TASK REQUIREMENTS: Every line in the records below with the string "plataformas" is to be copied out.

(GIVEN INFORMATION begins)

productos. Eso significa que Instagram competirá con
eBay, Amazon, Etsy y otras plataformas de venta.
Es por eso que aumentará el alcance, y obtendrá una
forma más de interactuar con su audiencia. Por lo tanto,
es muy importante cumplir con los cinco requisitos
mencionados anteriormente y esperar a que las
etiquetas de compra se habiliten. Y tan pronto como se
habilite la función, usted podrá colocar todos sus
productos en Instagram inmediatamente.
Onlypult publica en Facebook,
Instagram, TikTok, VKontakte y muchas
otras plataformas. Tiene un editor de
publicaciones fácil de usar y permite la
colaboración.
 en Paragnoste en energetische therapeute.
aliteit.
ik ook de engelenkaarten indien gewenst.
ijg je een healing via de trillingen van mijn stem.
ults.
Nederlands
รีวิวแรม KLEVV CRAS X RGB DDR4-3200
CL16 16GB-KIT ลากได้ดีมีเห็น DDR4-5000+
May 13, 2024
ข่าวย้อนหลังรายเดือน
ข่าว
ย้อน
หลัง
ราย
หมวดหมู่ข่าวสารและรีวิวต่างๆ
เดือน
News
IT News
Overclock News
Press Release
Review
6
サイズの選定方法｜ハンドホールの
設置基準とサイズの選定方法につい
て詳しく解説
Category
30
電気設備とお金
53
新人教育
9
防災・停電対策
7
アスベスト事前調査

(GIVEN INFORMATION ends)

ANSWER TO THE PROBLEM:
eBay, Amazon, Etsy y otras plataformas de venta.
otras plataformas. Tiene un editor de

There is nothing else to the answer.